KNET
- Palestine, Texas; United States;
- Frequency: 1450 kHz
- Branding: 94.5 KLVQ & 95.7 KNET

Programming
- Format: Classic hits

Ownership
- Owner: Tiffany and Kristi Spearman; (Zula Com, LLC);
- Sister stations: KLVQ; KYYK; KWRD; KCKL;

History
- First air date: January 2, 1936
- Former call signs: KNET (1936–1987) KYYK (1987)

Technical information
- Licensing authority: FCC
- Facility ID: 72837
- Class: C
- Power: 630 watts
- Transmitter coordinates: 31°46′22.00″N 95°36′59.00″W﻿ / ﻿31.7727778°N 95.6163889°W
- Translator: See § Translator
- Repeater: 1410 KLVQ Athens

Links
- Public license information: Public file; LMS;

= KNET (AM) =

KNET (1450 AM) is a terrestrial American radio station, relayed by an FM translator, simulcast with sister station KLVQ in Athens, and broadcasting a classic hits format, primarily focused on the decades of the 1980s and 1990s.
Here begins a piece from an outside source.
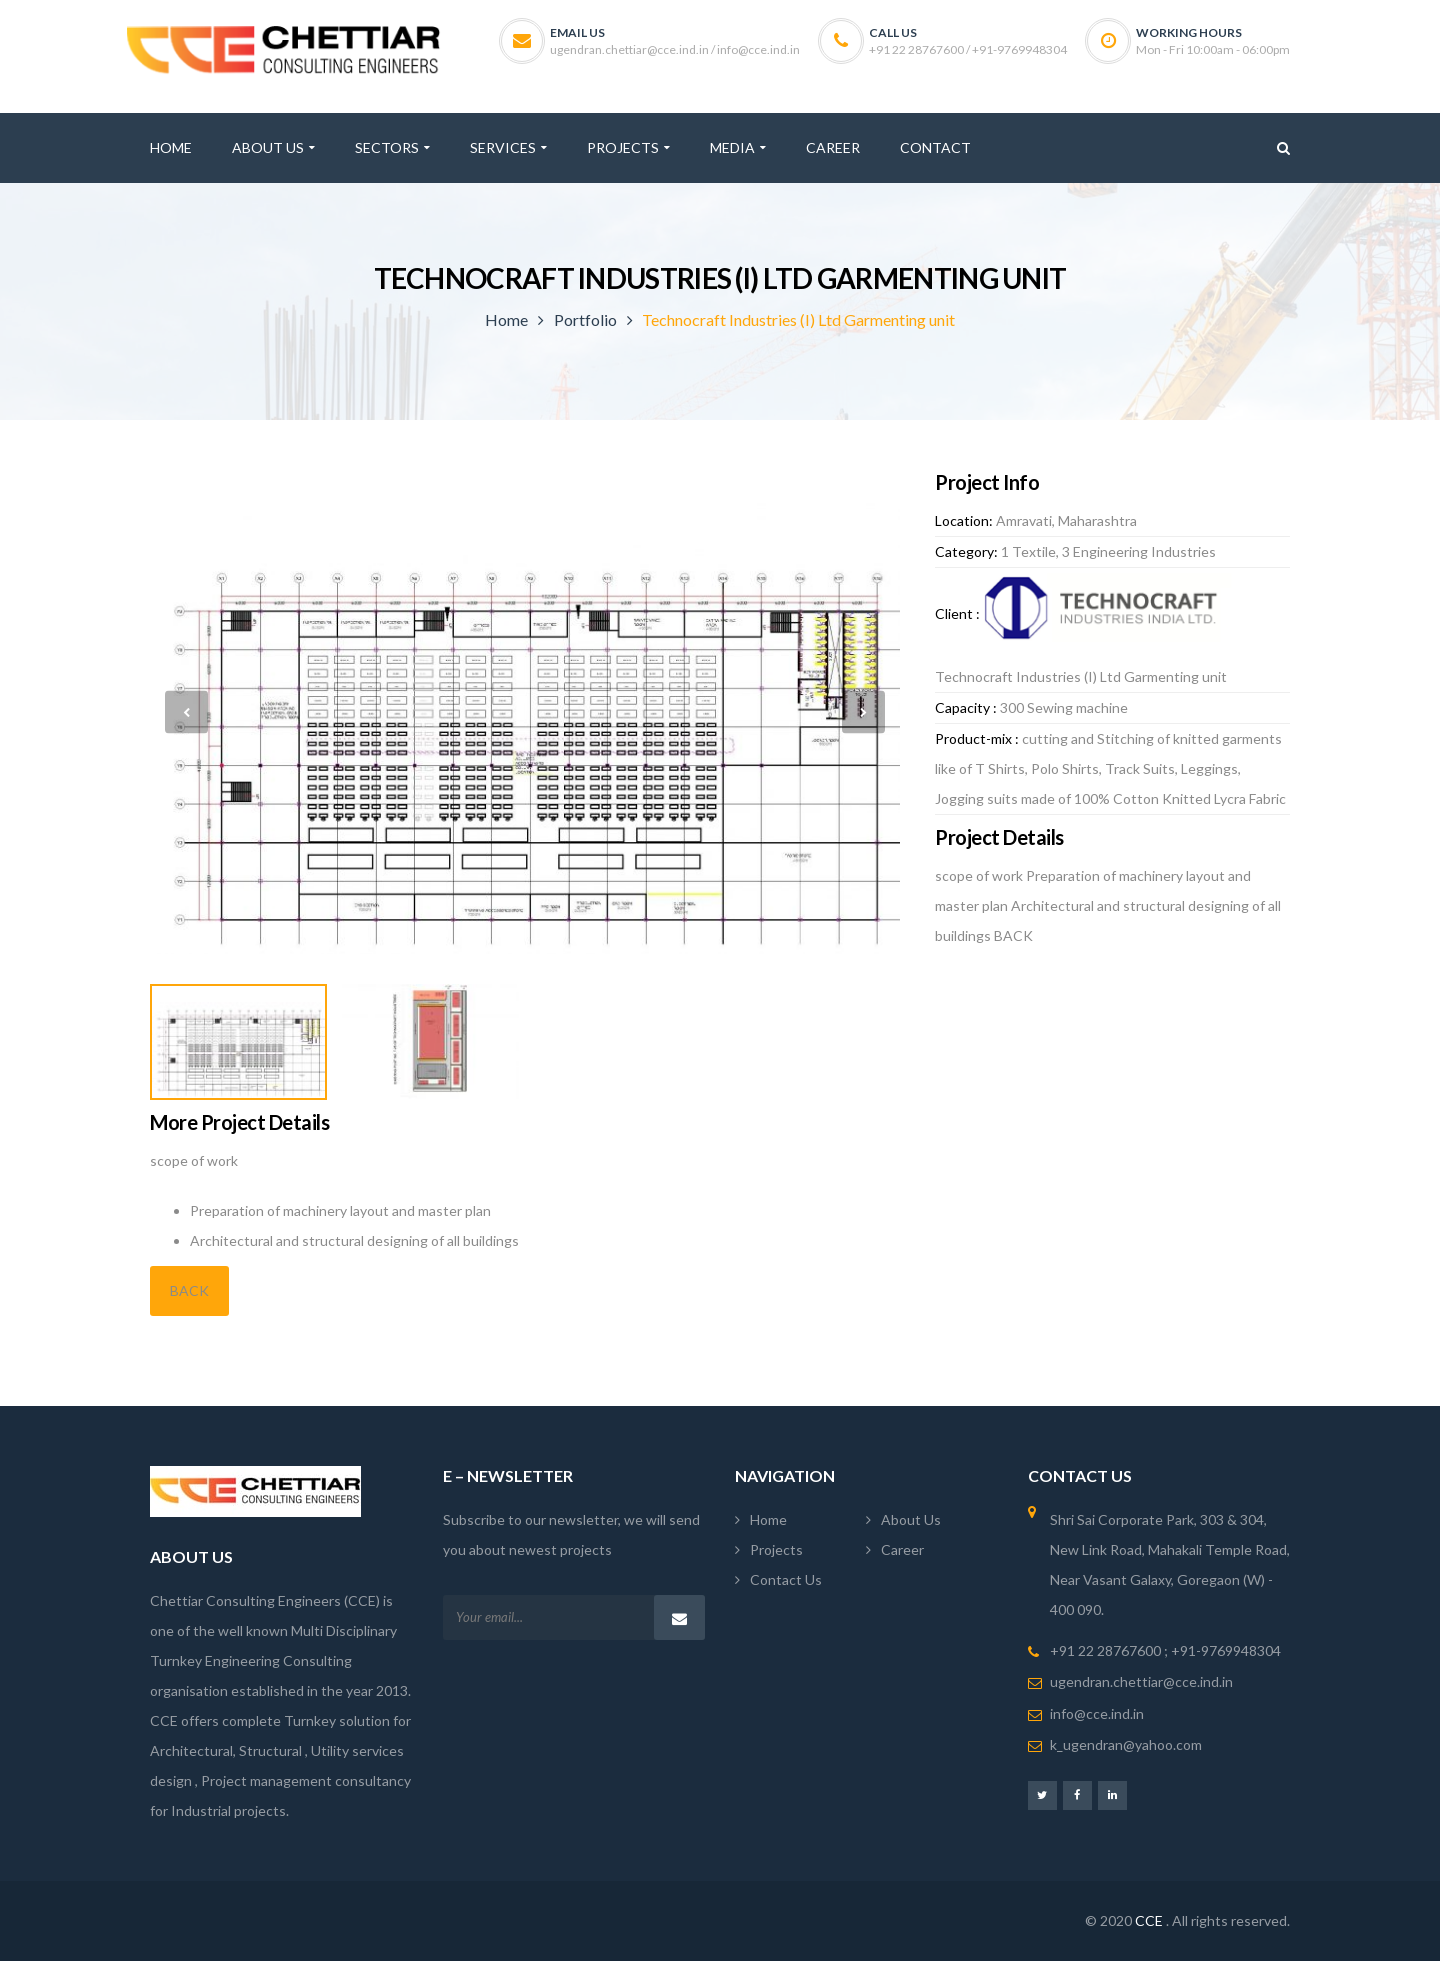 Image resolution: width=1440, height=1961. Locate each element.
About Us (911, 1519)
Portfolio (585, 319)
Licensed to Palestine, Texas, United States, the station is currently owned by Tiffany and Kristi Spearman through licensee Zula Com, LLC.

==Translator==

Broadcast translator for KNET
| Call sign | Frequency | City of license | FID | ERP (W) | HAAT | Class | Transmitter coordinates | FCC info | Notes |
|---|---|---|---|---|---|---|---|---|---|
| K239AM | 95.7 FM | Palestine, Texas | 156885 | 250 | 105 m (344 ft) | D | 31°46′21.40″N 95°36′59.20″W﻿ / ﻿31.7726111°N 95.6164444°W | LMS | First air date: October 11, 2007 |

==History==
The station was assigned the call letters KYYK on July 1, 1987. On September 21, 1987, the station changed its call sign to the current KNET.

On April 6, 2022, KNET flipped its format from news/talk to classic hits.